L'auteur, un paysan du Bourbonnais, né en 1823, décrit ce qu'on mangeait dans sa jeunesse (vers 1830), puis la révolution qui s'est faite vers 1860:

Vers 1830
Nous mangions du pain de seigle moulu brut, du pain couleur de suie et graveleux comme s'il eût contenu une bonne dose de gros sable de rivière.

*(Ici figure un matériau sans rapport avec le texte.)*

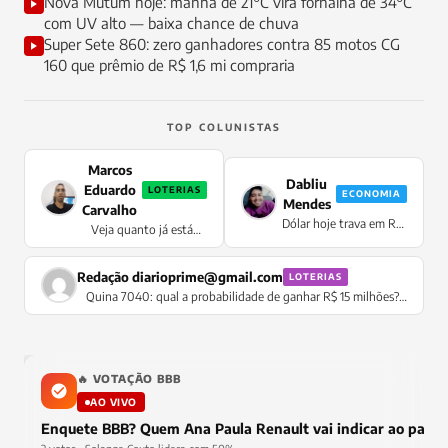
Nova Mutum hoje: manhã de 21°C vira fornalha de 34°C
com UV alto — baixa chance de chuva
Super Sete 860: zero ganhadores contra 85 motos CG
160 que prêmio de R$ 1,6 mi compraria
TOP COLUNISTAS
Marcos
Dabliu
Eduardo
LOTERIAS
ECONOMIA
Mendes
Carvalho
Dólar hoje trava em R$
Veja quanto já está
5,0778 sem oscilação —
acumulado para a Mega
moeda congela no
da Virada 2026
pregão enquanto Selic
Redação
diarioprime@gmail.com
LOTERIAS
de 14,5% supera IPCA
Quina 7040: qual a probabilidade de ganhar R$ 15 milhões?
Confira
🔥 VOTAÇÃO BBB
AO VIVO
Enquete BBB? Quem Ana Paula Renault vai indicar ao pared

L a soupe était notre pitance principale:soupe à l'oignon le matin et le soir,et, dans le jour, soupe aux pommes de terre, aux haricots ou à la citrouille, avec gros comme rien de beurre. Le lard était réservé pour l'été et les jours de fête. Avec cela, des pommes de terre sous la cendre et des haricots cuits à l'eau, à peine blanchis d'un peu de lait. Ah!les bonnes choses n'abondaient guère!
Vers 1860
En raison du perfectionnement des petits moulins du pays, il était devenu possible de faire séparer le son d'avec la farine. Beaucoup commençaient à user de cette amélioration; il y en avait même qui, remplaçant le seigle par le froment, mangeaient du vrai pain de bourgeois. Un jour, en rapportant la provision, le meunier s'excusa d'avoir retiré le son ainsi qu'il faisait à présent pour presque tout le monde. A partir de ce moment, nous eûmes toujours du bon pain, d'autant meilleur que je baissais progressivement la proportion de seigle, jusqu'à arriver à le supprimer tout à fait quand la moyenne de nos récoltes de blé eut augmenté, du fait de l'adoption de la chaux. Ce fut un beau jour vraiment que celui ou je vis trôner sur la table la miche appétissante, le pain de tout le monde.